Transporting an Injured Dog

Transporting an Injured Dog

How to Transport an Injured Dog

It is best not to move an injured dog too much until it is time to transport him for additional care, but sometimes the surrounding environment requires movement. If the dog is in the road or near a hazardous area, moving to a safer location is paramount. Remember to keep yourself safe first.

Deciding the proper way to move an injured dog is based on the temperament of the animal and the possible injuries. ALWAYS apply a muzzle prior to transport.

If a back, neck or spinal injury is suspected, try to place the injured dog on a board or other sturdy material to prevent further injury.

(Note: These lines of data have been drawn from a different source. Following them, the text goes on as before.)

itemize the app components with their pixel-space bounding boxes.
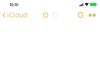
staticText: iCloud bbox=[7, 11, 27, 20]
button[interactable]: Sort bbox=[40, 10, 51, 20]
staticText: 10:10 bbox=[9, 2, 18, 7]
button[interactable]: Gallery view bbox=[86, 11, 99, 20]
button[interactable]: More bbox=[75, 10, 86, 20]
button[interactable]: iCloud bbox=[3, 8, 27, 22]
button[interactable]: Search bbox=[50, 10, 61, 20]
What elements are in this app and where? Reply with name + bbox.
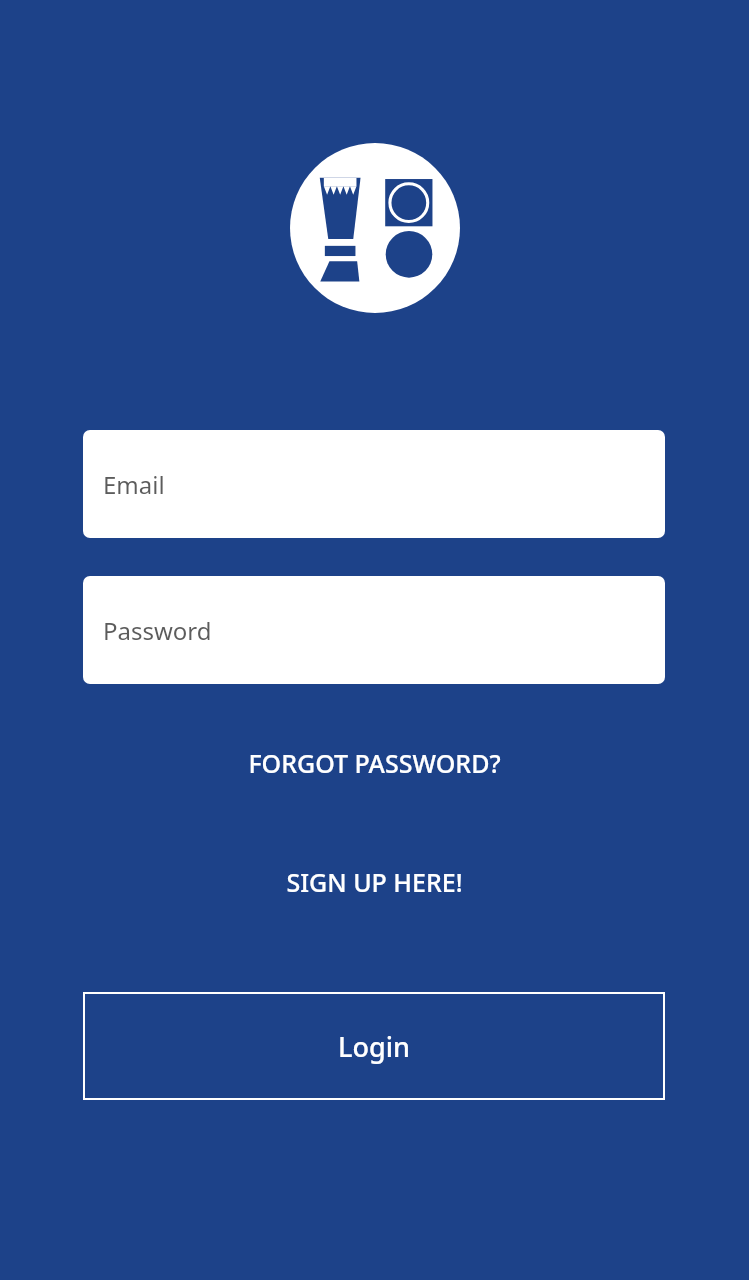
- button[interactable]: SIGN UP HERE!: [0, 854, 749, 910]
- staticText: Login: [338, 1028, 410, 1065]
- button[interactable]: Login: [83, 992, 665, 1100]
- button[interactable]: Password: [83, 576, 665, 684]
- button[interactable]: FORGOT PASSWORD?: [0, 735, 749, 791]
- staticText: SIGN UP HERE!: [286, 865, 463, 899]
- staticText: Email: [103, 468, 165, 501]
- other: App logo: [290, 143, 460, 313]
- button[interactable]: Email: [83, 430, 665, 538]
- staticText: FORGOT PASSWORD?: [248, 746, 501, 780]
- staticText: Password: [103, 614, 212, 647]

Tips for Transporting Small and Large Injured Dogs

For Dogs Under 30 Pounds

For small dogs, carrying or cradling the dog is the easiest method. Hold the front and rear legs as you walk to prevent kicking. If possible, keep the injured side of the animal against your body. Small dogs can also be carried in a box or pet carrier.

For Dogs Over 30 Pounds

  • Lifting may strain your back so try to use other methods.
  • Place the dog on a blanket or sheet.
  • Have one person pick up the blanket at one end of the dog and the other person pick of the other end. Use this as a makeshift stretcher to transport the animal. Be aware that the animal will initially struggle as he is lifted off the ground.

    For any dog, wrapping in a thick blanket and carrying is a last resort. If you are unable to transport the injured dog, contact a local animal shelter, humane society, animal control officer, veterinary clinic or police officer.